WASHINGTON – Two Maryland prosecutors are pushing lawmakers for a new law that could add up to five years to a prison sentence for an act of domestic abuse witnessed by a child.

Montgomery County State’s Attorney John McCarthy and Prince George’s County State’s Attorney Angela Alsobrooks are pushing Annapolis lawmakers to pass the law.

“Children are the invisible victims of domestic violence,” says Alsobrooks. “And children who observe crime, repeat it.”

“Ask any individual who witnessed violence in their home — I don’t care if they’re 50 years removed from that — a child never forgets the impact that has on them,” says McCarthy, in a joint interview with Alsobrooks.

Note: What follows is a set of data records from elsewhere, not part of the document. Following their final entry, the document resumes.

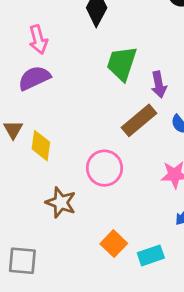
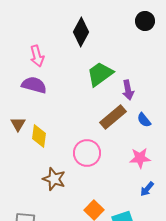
green trapezoid: (122, 63) -> (100, 74), turned 36
purple semicircle: (34, 78) -> (34, 85), turned 40

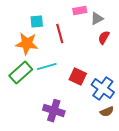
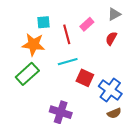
pink rectangle: (80, 11) -> (87, 24), moved, turned -32
gray triangle: (97, 19) -> (114, 14), moved
cyan line: (47, 67) -> (68, 62), moved

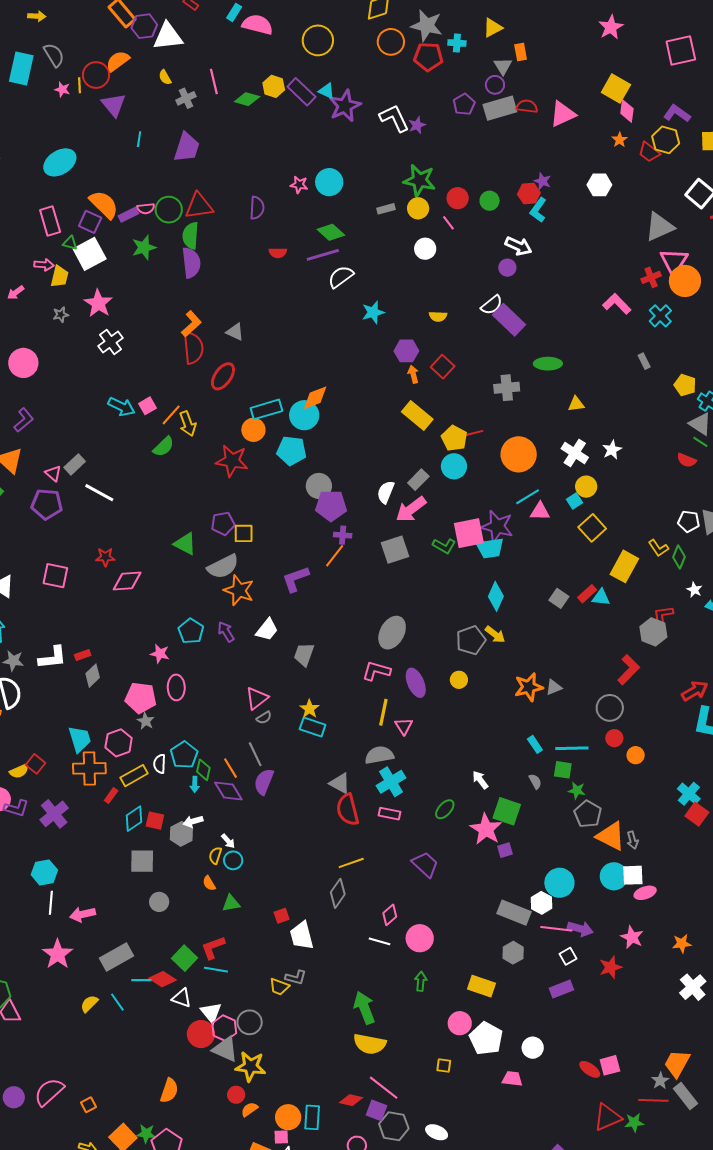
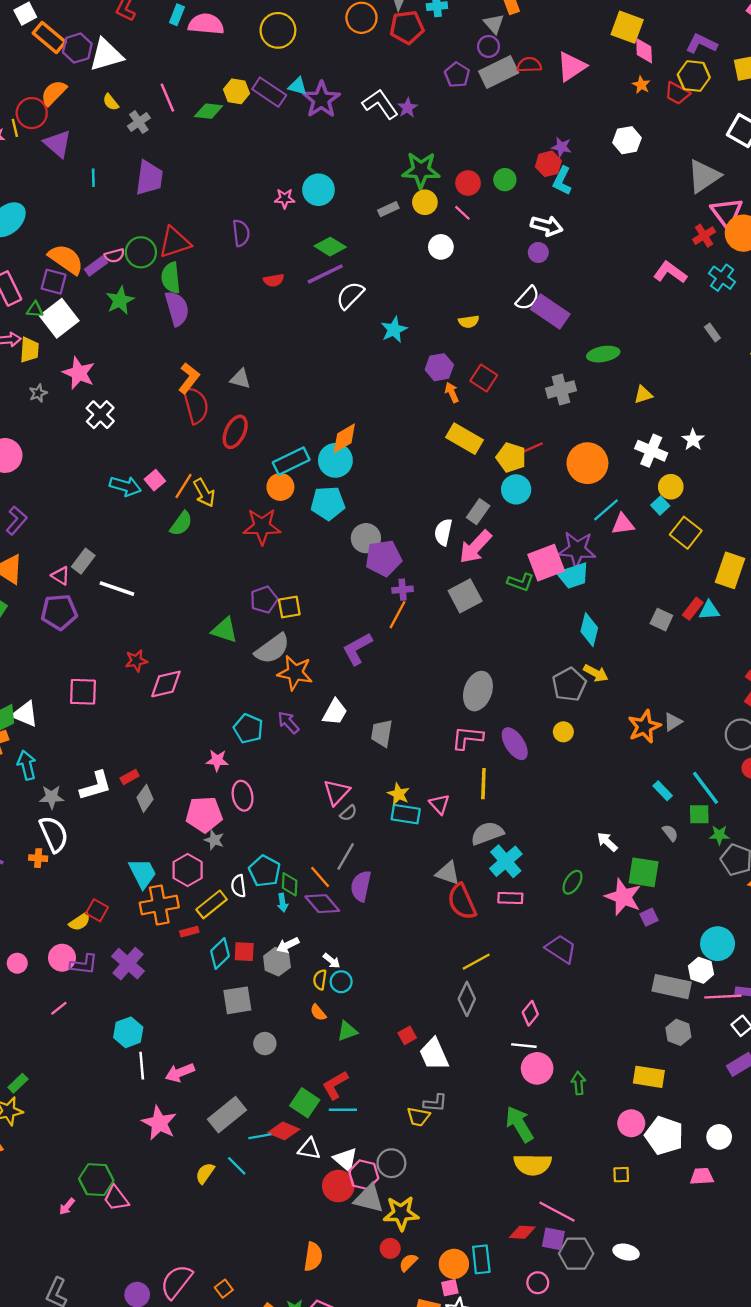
pink triangle: (404, 726) -> (439, 804), moved
cyan line: (572, 748) -> (705, 788), turned 64
gray line: (255, 754) -> (346, 856), turned 65
red rectangle: (111, 796) -> (189, 932), turned 49
pink circle: (420, 938) -> (537, 1068), moved

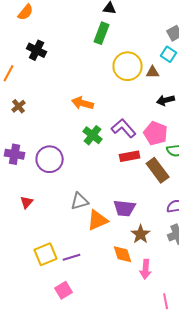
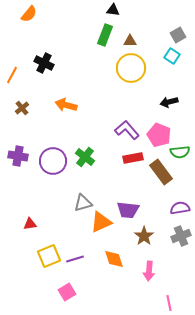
black cross: (37, 50) -> (44, 63), moved
brown triangle: (153, 72) -> (130, 41), moved
orange arrow: (83, 103) -> (66, 105), moved
green cross: (93, 135) -> (85, 157), moved
red triangle: (27, 202) -> (30, 224), moved, turned 40
orange diamond: (123, 254) -> (114, 259), moved

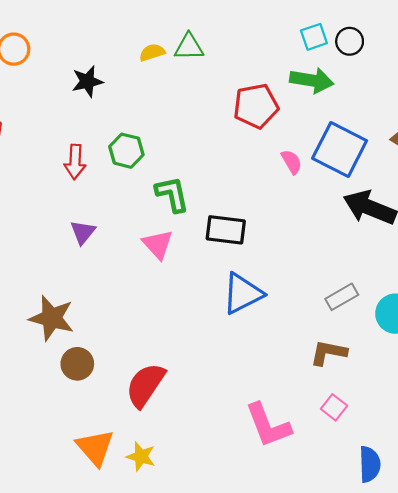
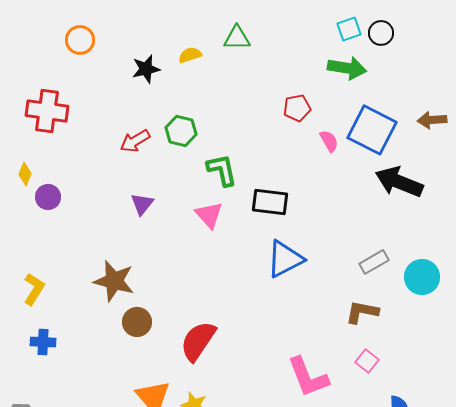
yellow semicircle: (152, 52) -> (190, 55), moved
red pentagon: (256, 106) -> (297, 108), moved, size x0.7
red arrow: (75, 162) -> (135, 141), turned 56

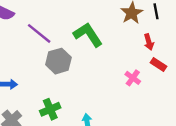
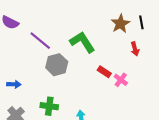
red rectangle: (159, 65) -> (104, 72), moved
green cross: (50, 109) -> (49, 106), turned 30

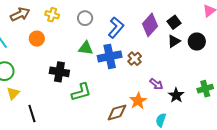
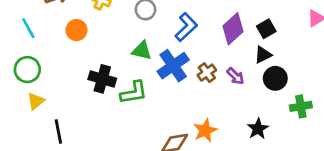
black circle: (197, 42) -> (275, 78), moved
blue cross: (110, 56) -> (173, 66), turned -30
purple arrow: (156, 84) -> (235, 76), moved
green cross: (205, 89) -> (301, 106), moved
green L-shape: (81, 92) -> (134, 93), moved

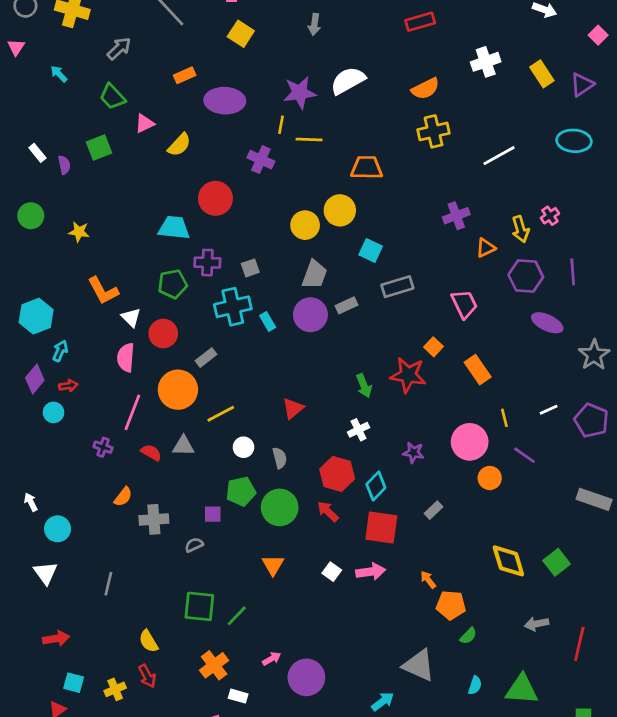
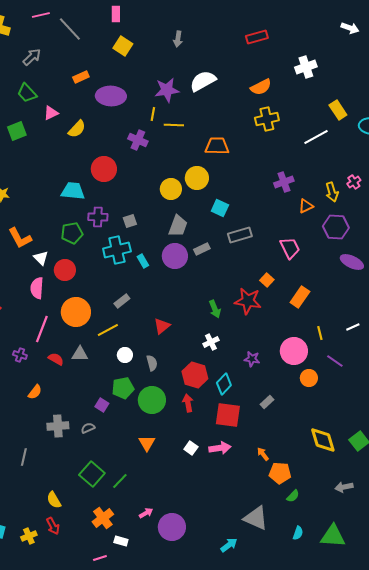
yellow rectangle: (542, 74) -> (338, 110), moved
gray rectangle: (206, 358) -> (122, 301), moved
orange rectangle: (478, 370) -> (300, 297), turned 70
red arrow: (328, 511) -> (188, 403), turned 36
purple square: (213, 514) -> (102, 405), turned 32
gray cross: (154, 519) -> (58, 426), moved
green square: (199, 606) -> (92, 474), turned 35

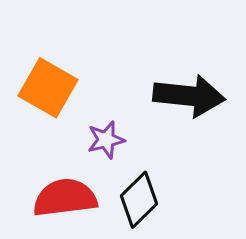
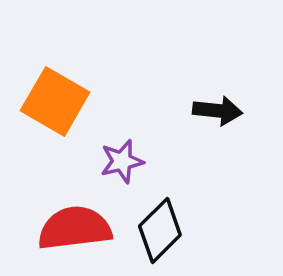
black arrow: (189, 96) -> (218, 111), size x0.6

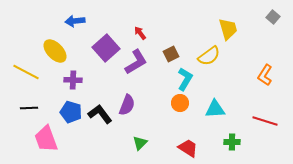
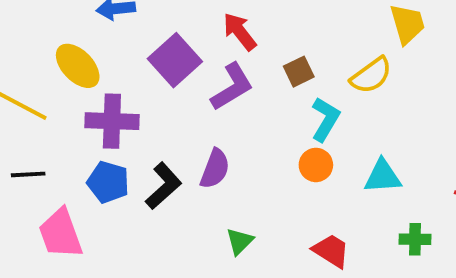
red arrow: (140, 33) -> (240, 32), size x1.5
purple cross: (73, 80) -> (112, 121), size x1.5
black L-shape: (100, 114) -> (163, 186), turned 85

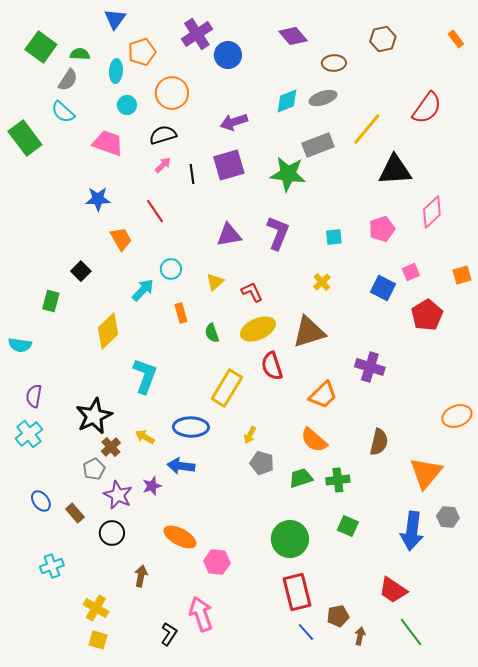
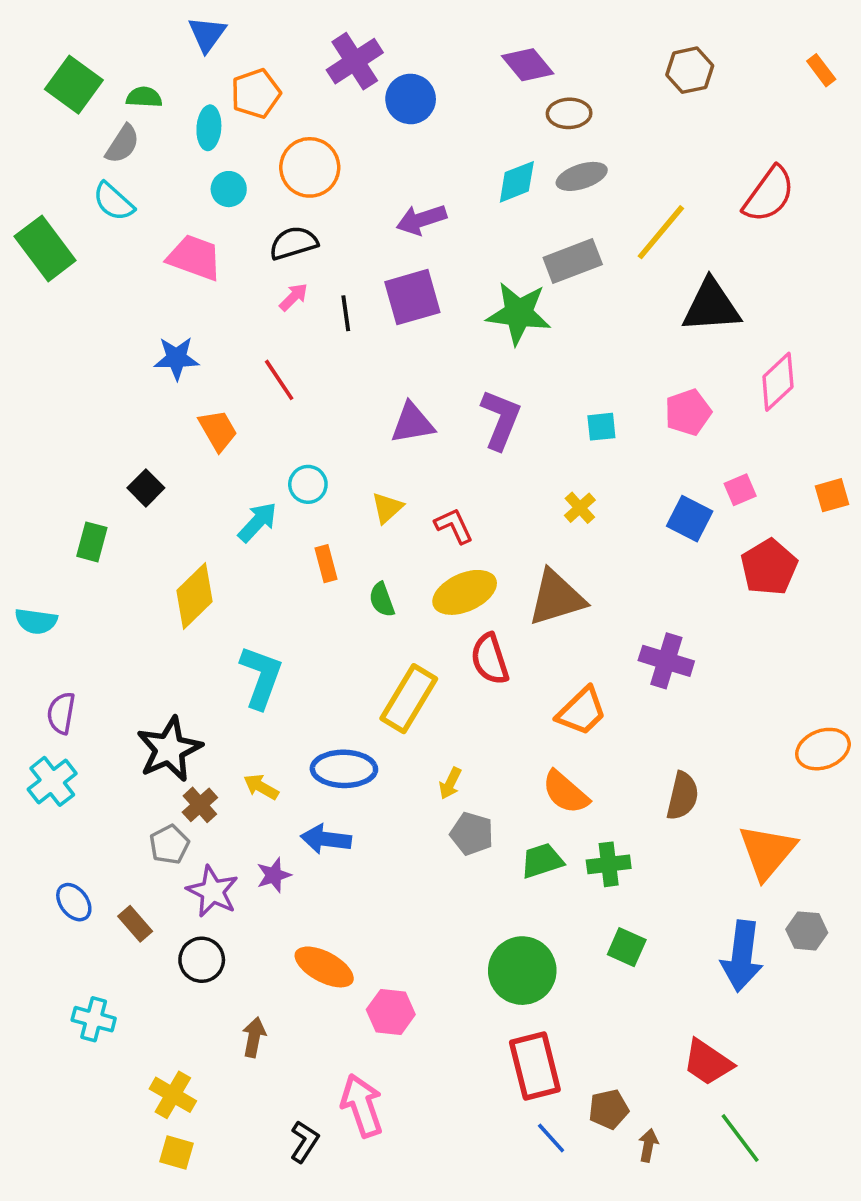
brown ellipse: (334, 63) -> (569, 113), moved
cyan cross: (52, 566) -> (94, 1019), turned 35

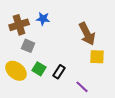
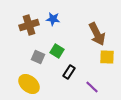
gray square: (28, 46) -> (38, 57), moved
green square: (39, 69) -> (57, 51), moved
yellow ellipse: (16, 71) -> (29, 84), moved

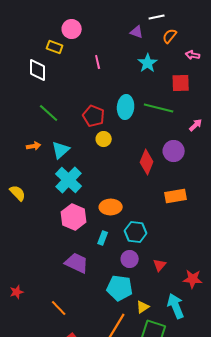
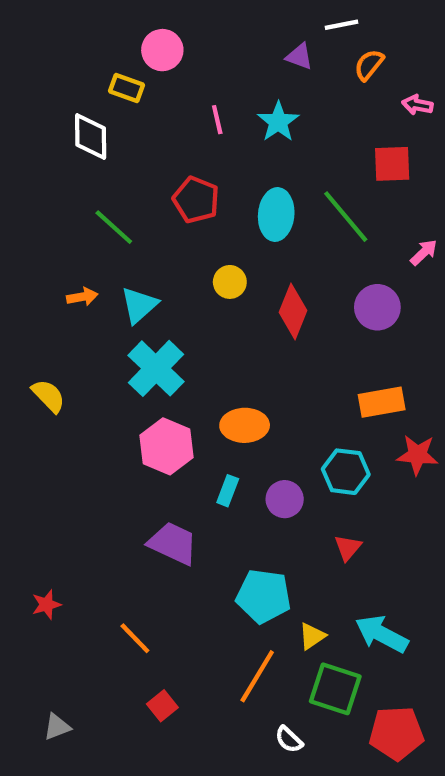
cyan star: (148, 63) -> (278, 122), moved
green line: (159, 108) -> (346, 217), turned 36
red pentagon: (94, 116) -> (196, 200), moved
red diamond: (147, 162) -> (293, 311), moved
cyan hexagon: (136, 232) -> (346, 472), moved
purple circle: (130, 259) -> (285, 499), moved
red star: (193, 279) -> (417, 455), moved
cyan arrow: (176, 306) -> (382, 634), turned -40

Maryland’s House of Delegates has supported similar proposals to impose penalties against people who commit domestic violence, but past attempts have stalled in the Senate.

McCarthy and Alsobrooks say the current proposals have a good chance of passage.

Under the new proposals, prosecutors would have to announce before trial their intent to seek enhanced penalties, in the event of a conviction.

With the proposed law, the domestic assault would have to occur in the home and be witnessed by a minor over the age of 2 and under the age of 18. Prosecutors would have to prove the person who committed the crime knew, or should have known, the child was present and could see or hear the assault.

McCarthy and Alsobrooks acknowledge seeking the enhanced penalty could require a child to testify in court — prosecutors often spare children the stress of reliving a trauma and confronting an adult suspect.

“We would have to prove the child was present and in a position where they could have seen or heard what happened,” said McCarthy.

“Could that proof come directly from the child? The answer is yes,” says McCarthy. “Could that proof come from additional evidence or a separate witness? Absolutely.”